Activity: Give back the records below verbatim, please, but without a single image.

Data in this exercise:
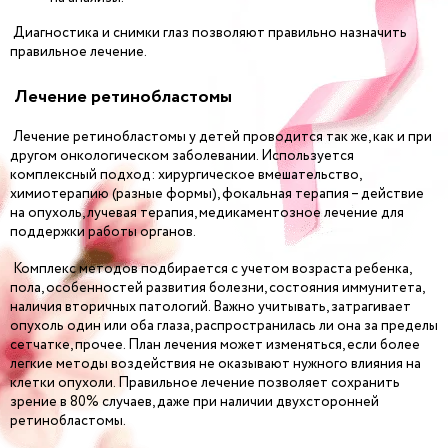
Диагностика и снимки глаз позволяют правильно назначить
правильное лечение.
Лечение ретинобластомы
Лечение ретинобластомы у детей проводится так же, как и при
другом онкологическом заболевании. Используется
комплексный подход: хирургическое вмешательство,
химиотерапию (разные формы), фокальная терапия – действие
на опухоль, лучевая терапия, медикаментозное лечение для
поддержки работы органов.
Комплекс методов подбирается с учетом возраста ребенка,
пола, особенностей развития болезни, состояния иммунитета,
наличия вторичных патологий. Важно учитывать, затрагивает
опухоль один или оба глаза, распространилась ли она за пределы
сетчатке, прочее. План лечения может изменяться, если более
легкие методы воздействия не оказывают нужного влияния на
клетки опухоли. Правильное лечение позволяет сохранить
зрение в 80% случаев, даже при наличии двухсторонней
ретинобластомы.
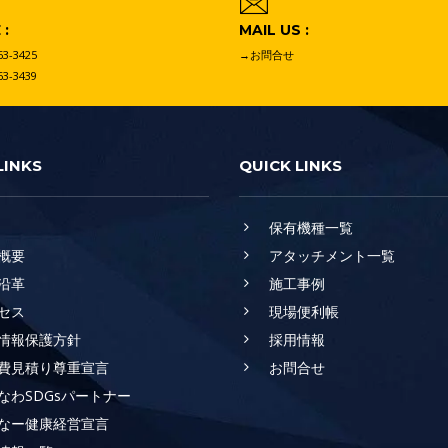
:
MAIL US :
63-3425
→お問合せ
63-3439
LINKS
QUICK LINKS
保有機種一覧
概要
アタッチメント一覧
沿革
施工事例
セス
現場便利帳
情報保護方針
採用情報
費見積り尊重宣言
お問合せ
なわSDGsパートナー
なー健康経営宣言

The completed task:
Диагностика и снимки глаз позволяют правильно назначить
правильное лечение.
Лечение ретинобластомы
Лечение ретинобластомы у детей проводится так же, как и при
другом онкологическом заболевании. Используется
комплексный подход: хирургическое вмешательство,
химиотерапию (разные формы), фокальная терапия – действие
на опухоль, лучевая терапия, медикаментозное лечение для
поддержки работы органов.
Комплекс методов подбирается с учетом возраста ребенка,
пола, особенностей развития болезни, состояния иммунитета,
наличия вторичных патологий. Важно учитывать, затрагивает
опухоль один или оба глаза, распространилась ли она за пределы
сетчатке, прочее. План лечения может изменяться, если более
легкие методы воздействия не оказывают нужного влияния на
клетки опухоли. Правильное лечение позволяет сохранить
зрение в 80% случаев, даже при наличии двухсторонней
ретинобластомы.
:
MAIL US :
63-3425
→お問合せ
63-3439
LINKS
QUICK LINKS
保有機種一覧
概要
アタッチメント一覧
沿革
施工事例
セス
現場便利帳
情報保護方針
採用情報
費見積り尊重宣言
お問合せ
なわSDGsパートナー
なー健康経営宣言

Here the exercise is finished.